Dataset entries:
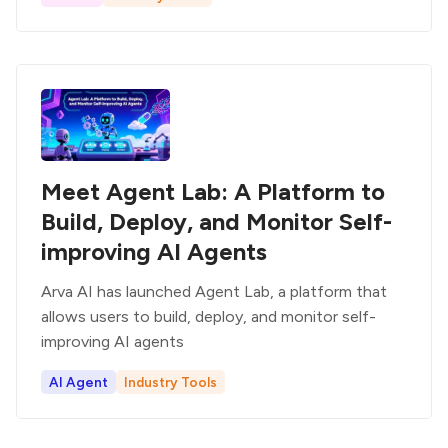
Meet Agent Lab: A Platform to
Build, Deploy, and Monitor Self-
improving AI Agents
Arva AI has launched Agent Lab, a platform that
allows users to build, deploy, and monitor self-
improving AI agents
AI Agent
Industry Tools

...

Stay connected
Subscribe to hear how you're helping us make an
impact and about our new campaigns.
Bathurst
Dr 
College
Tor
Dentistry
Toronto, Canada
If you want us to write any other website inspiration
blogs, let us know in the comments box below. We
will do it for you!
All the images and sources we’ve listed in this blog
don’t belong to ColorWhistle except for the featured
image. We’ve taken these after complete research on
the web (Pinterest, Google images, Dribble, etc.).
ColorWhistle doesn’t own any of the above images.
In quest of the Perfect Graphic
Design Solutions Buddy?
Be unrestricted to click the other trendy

What you are asked to do →
Both end lines included, restate word for word the lines above from the line with "ColorWhistle doesn’t own" to the line with "Be unrestricted to click the other trendy", and nothing else.

Your response →
ColorWhistle doesn’t own any of the above images.
In quest of the Perfect Graphic
Design Solutions Buddy?
Be unrestricted to click the other trendy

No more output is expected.